Josefin þorgeirsson ist mit Galsi sowohl Mitglied des Bundeskaders als auch im IPZV Nord Sportleistungskader. Auf der MEM in St.Radegund erlebten sie einen Höhenflug mit drei Medaillen und wurden für ihr harmonisches Zusammenwirken mit dem Feather Prize belohnt. Josefin lebt mit ihrem Mann þórður und ihren Kindern auf dem Gestüt Akurgerði bei Rotenburg/Wümme.

HESTUR: Wie hast du Galsi kennengelernt?

Josefin þorgeirsson: 2020  war ich auf der Suche nach einem neuen Pferd. Ich habe natürlich das große Glück, dass mein Mann 99 % aller Pferde kennt. Und þórður ist eingefallen, dass er bei Bernhard Podlech ein Pferd geritten ist: „Dieser Galsi, den müssen wir ausprobieren!“  Galsi ist ein Vollbruder der Keila vom Maischeiderland,  mit der Bernhard Podlech auf der WM 2019 Vizeweltmeister in der T1 wurde.
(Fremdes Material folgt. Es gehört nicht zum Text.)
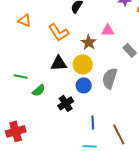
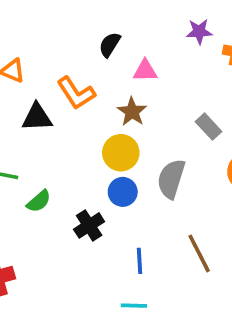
pink triangle: (108, 30) -> (145, 71), moved
black triangle: (59, 63) -> (37, 117), moved
brown line: (119, 134) -> (199, 253), moved

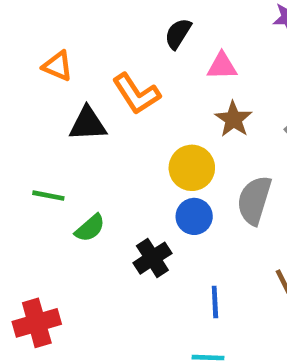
brown star: (132, 112) -> (233, 119), moved

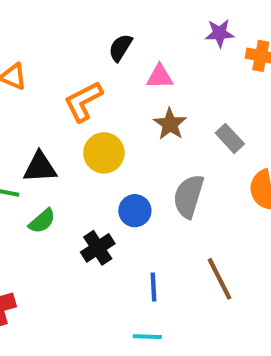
orange L-shape: (136, 94) -> (83, 101), turned 96
black triangle: (88, 124) -> (40, 167), moved
yellow circle: (192, 168) -> (104, 153), moved

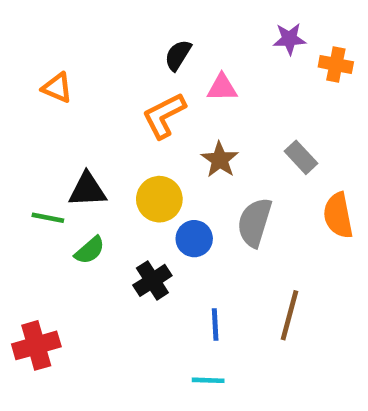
orange L-shape: (83, 101) -> (164, 116), moved
brown star: (170, 124) -> (220, 160), moved
yellow circle: (104, 153) -> (159, 199), moved
brown line: (220, 279) -> (289, 315), turned 42

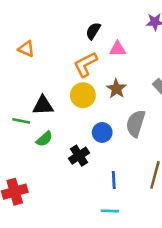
yellow circle: (159, 199) -> (83, 95), moved

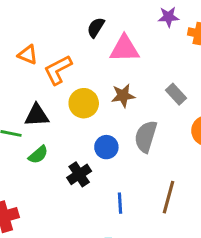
orange triangle: (26, 49) -> (28, 55), moved
pink triangle: (118, 49) -> (125, 49), size x1.5
orange L-shape: (85, 64) -> (58, 70), moved
brown star: (116, 89) -> (123, 96), turned 30

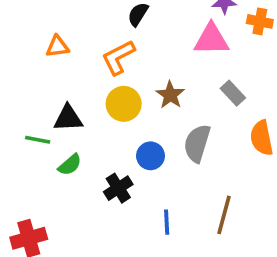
pink triangle: (125, 49) -> (211, 39), moved
orange triangle: (28, 55) -> (57, 47), turned -30
orange L-shape: (58, 70) -> (118, 57), moved
brown star: (123, 96) -> (170, 95), turned -30

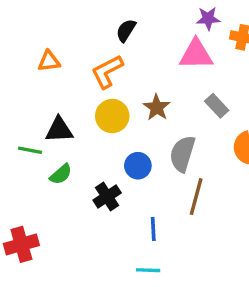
brown line: (224, 215) -> (196, 197), moved

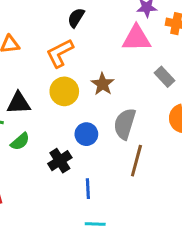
gray rectangle: (217, 106) -> (164, 77), moved
blue line: (153, 229) -> (88, 189), moved

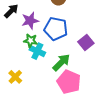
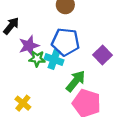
purple star: (30, 21) -> (29, 46), moved
cyan cross: (37, 51) -> (54, 59), moved

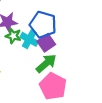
purple square: (103, 55) -> (46, 43), moved

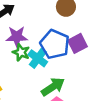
purple square: (46, 43) -> (77, 43), moved

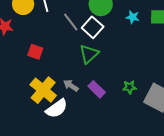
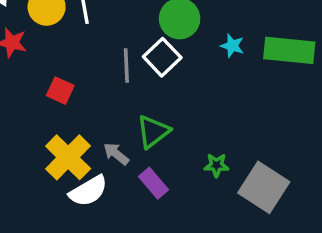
gray line: (71, 22) -> (126, 66), moved, turned 30
green triangle: (89, 54) -> (153, 132), moved
purple rectangle: (97, 89) -> (153, 183), moved

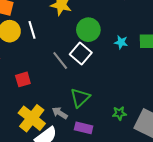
gray line: (126, 66) -> (60, 61), turned -30
red square: (60, 91) -> (23, 79), turned -35
purple rectangle: (153, 183) -> (84, 128), turned -30

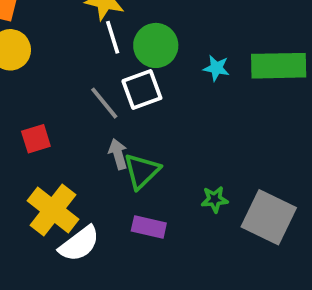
white line: (32, 30) -> (113, 37), moved
white square: (81, 53) -> (142, 89), turned 30
gray arrow: (60, 113) -> (118, 154), moved, turned 42

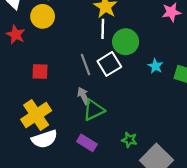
white square: (142, 89) -> (109, 64), turned -30
gray arrow: (118, 154) -> (84, 96), turned -30

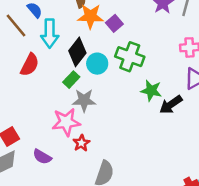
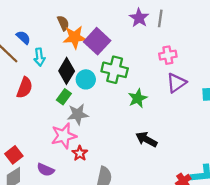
purple square: (114, 23) -> (97, 41), size x1.6
cyan arrow: (50, 33) -> (39, 57), size x0.7
green star: (151, 91) -> (138, 98), turned -30
black arrow: (171, 105) -> (146, 139), moved, turned 70

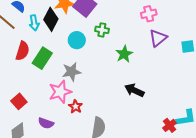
green cross: (115, 70) -> (102, 30), size x0.6
black diamond: (67, 71) -> (51, 19), moved
green rectangle: (64, 97) -> (42, 58), moved, size x1.5
red square: (14, 155) -> (19, 101), moved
Jedenfalls stand Galsi auch wirklich zum Verkauf und hat mir auf Anhieb sehr gut gefallen. Aber eigentlich wollten wir noch nach Island und zwei Pferde anschauen. Aber dann war  dort Schneesturm, und es ging nicht. Galsis Züchter  Karl-Heinz und Margit Rettig hofften sehr, dass wir ihn nehmen, und versprachen, ihn niemandem anzubieten,  bis wir uns entschieden haben.  Und so kam es, aus der Islandreise wurde nichts, ich mochte Galsi und er brachte alles mit, wonach ich gesucht habe. Schlussendlich entscheidet immer die Zeit, ob du wirklich mit einem Pferd zusammenwächst oder nicht.  Galsi ist jedenfalls Ende Februar 2020 bei uns eingezogen – und drei Wochen später kam Corona…

HESTUR: Wie war euer gemeinsamer Werdegang?

Ich erinnere mich, dass ihr vor ein paar Jahren auch Fünfgang geritten seid.

Josefin þorgeirsson: Ja, genau – er ist eigentlich  Fünfgänger,  also bin ich mit ihm auch im Fünfgang gestartet und hab mich sofort LK 1 qualifiziert. Worüber ich natürlich total happy war. Die nächste Deutsche Meisterschaft war auf Heesberg im kleineren Rahmen wegen Corona. Dort ist Galsi auch sofort ins A-Finale gelaufen und hat sogar nach den ersten vier Aufgabenteilen geführt. Es war aber leider nicht meine Hand und so sind wir am Ende fünfter geworden, was aber natürlich trotzdem super war für den ersten Saisonstart.

2021 war die DIM auf dem Hirtenhof.  In der Vorentscheidung ist Galsi beim Übergang vom  Tölt zum Trab gestolpert und war lahm. Und damit war er raus. Es hieß zwar,  es sei gar nicht so schlimm, aber es bedeutete schon 10-12 Wochen Pause.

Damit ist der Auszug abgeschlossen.